Rediscovering the Equal Protection Clause, The Hard Way

Sorry, Social Justice Warriors, there’s still an Equal Protection Clause, plus lots of federal anti-discrimination laws.  They trump all your Woke nonsense demanding special rights for privileged groups, and rightly so.   Ignore equal protection of the law at your peril – you will get sued, and you will lose.

Comcast settled a discrimination lawsuit over its small business grant program limited to companies 51 percent owned by someone who is “Black, indigenous, a person of color, or female.”

Pfizer altered a fellowship program after it got sued for “blatant racial discrimination” against white and Asian American applicants.

Boston got sued after imposing a fee on restaurants in an Italian neighborhood seeking to offer outdoor dining, but no fee anywhere else.  The lawsuit referred to Boston Mayor Michelle Wu’s comment that she is used to dealing with problems that are “expensive, disruptive, and white.”

Federal authorities are investigating a Massachusetts high school for civil rights violations after holding a ‘no whites need apply’ audition for a school play entitled ‘Our Stories as People of Color’.  The play was intended as a safe space and support vehicle for minority students.  Sorry, no dice, not allowed, not when the government of all the people is involved.

Another federal civil rights investigation is underway at USC’s medical school over its visiting clerkships offered exclusively to minorities.  Title VI of the 1964 Civil Rights Act prohibits discrimination based on race.

You can expect more of these legal challenges ahead.  There is a move on the political Right to get rid of all racial preferences, including debt relief for black farmers, financial stipends for minority entrepreneurs, federal subsidies for minority and women-owned restaurants, and school admissions affirmative action policies designed to reduce the number of white and Asian students.  One effort, called the Equal Protection Project, is scrutinizing exclusionary events for non-white educators in Rhode Island.   The Project objects to the Woke notion that the remedy for past discrimination is more discrimination.

That’s a clear thought that sticks like a hatchet in the brain.  I hope the legal warriors wielding it look at some other cases that cry out for equal protection litigation.  White students are barred from applying for a research fellowship and other exclusionary scholarships at the University of North Carolina.  A white student at the University of South Florida was denied access to group therapy mental health services because he is white.

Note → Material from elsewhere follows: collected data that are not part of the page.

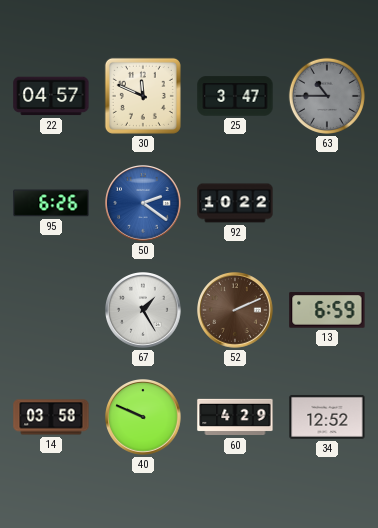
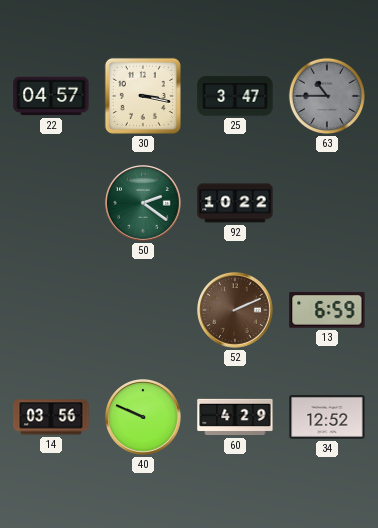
30: 11:49 -> 3:17
95: 6:26 -> none
50 dial: blue -> green
67: 1:25 -> none
14: 03:58 -> 03:56
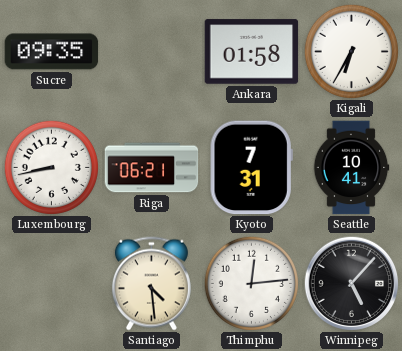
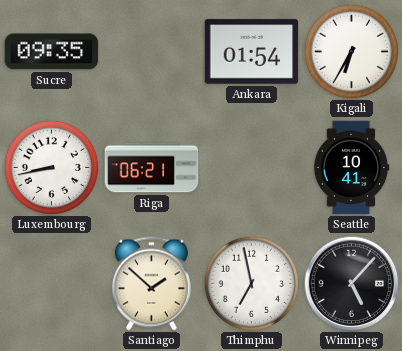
Ankara: 01:58 -> 01:54
Kyoto: 7:31 -> none
Santiago: 4:29 -> 1:52
Thimphu: 12:14 -> 6:58
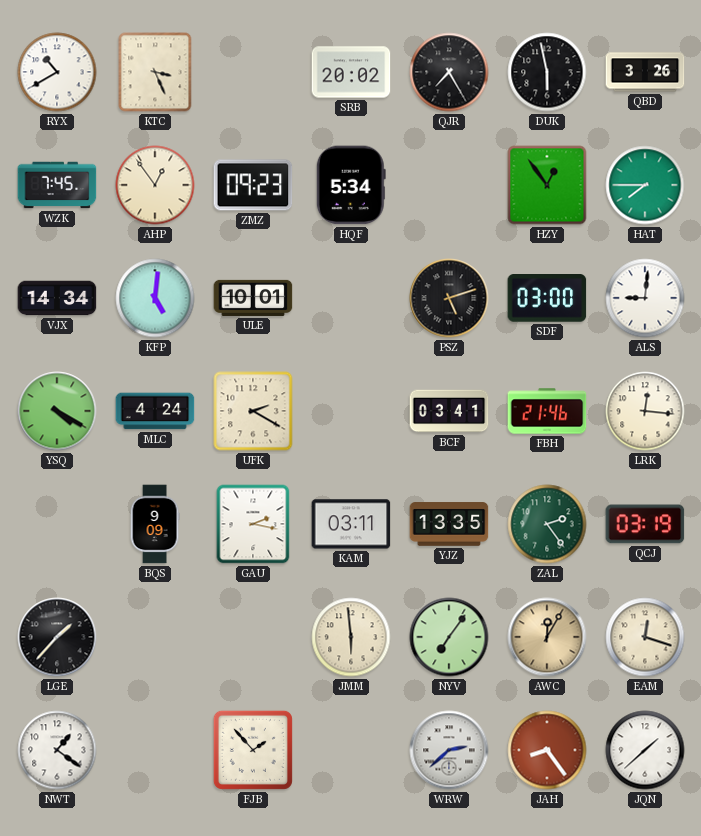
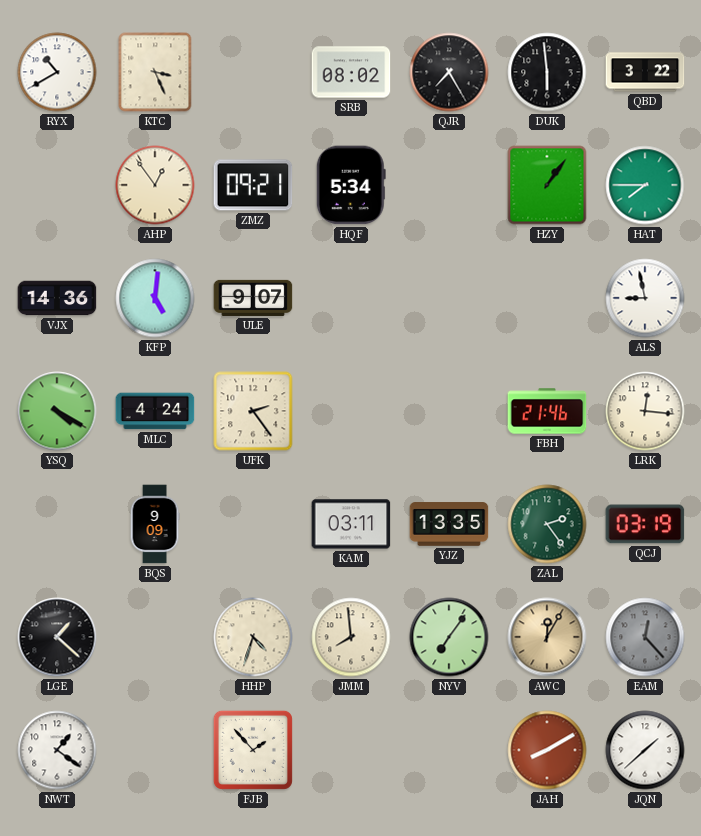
SRB: 20:02 -> 08:02
DUK: 5:58 -> 5:59
QBD: 3:26 -> 3:22
WZK: 7:45 -> none
ZMZ: 09:23 -> 09:21
HZY: 12:54 -> 1:06
VJX: 14:34 -> 14:36
ULE: 10:01 -> 9:07
PSZ: 5:12 -> none
SDF: 03:00 -> none
ALS: 9:01 -> 8:58
UFK: 2:20 -> 2:24
BCF: 03:41 -> none
GAU: 2:17 -> none
LGE: 1:37 -> 1:22
HHP: none -> 4:33
JMM: 5:59 -> 7:59
EAM: 12:18 -> 12:23
EAM dial: cream -> grey
WRW: 2:38 -> none
JAH: 8:24 -> 8:10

Fairfax County Public Schools in Virginia has a discriminatory college prep program offering counseling and other special assistance to students who are not Asian or white.  An elementary school in Olympia started a student club that won’t allow white kids to join.  A public school in Charlottesville hosted a black-only catered dinner event for parents.  San Francisco is giving $1,200 a month in guaranteed income to transgender residents.   “Black young adults” and “Black and Pacific Islander mothers” are guaranteed lesser amounts. How is that constitutional?

It’s not.  The drafters of the 14th Amendment and Martin Luther King had a dream, and it wasn’t special rights for privileged groups.  It was racial integration and equality under the law.  The thinking in civil rights circles no longer finds that adequate.  Too bad.  Until you succeed in getting the 14th Amendment off the books, you’re stuck with racial equality under the law and the simple justice it affords to every individual fortunate enough to live under its jurisdiction.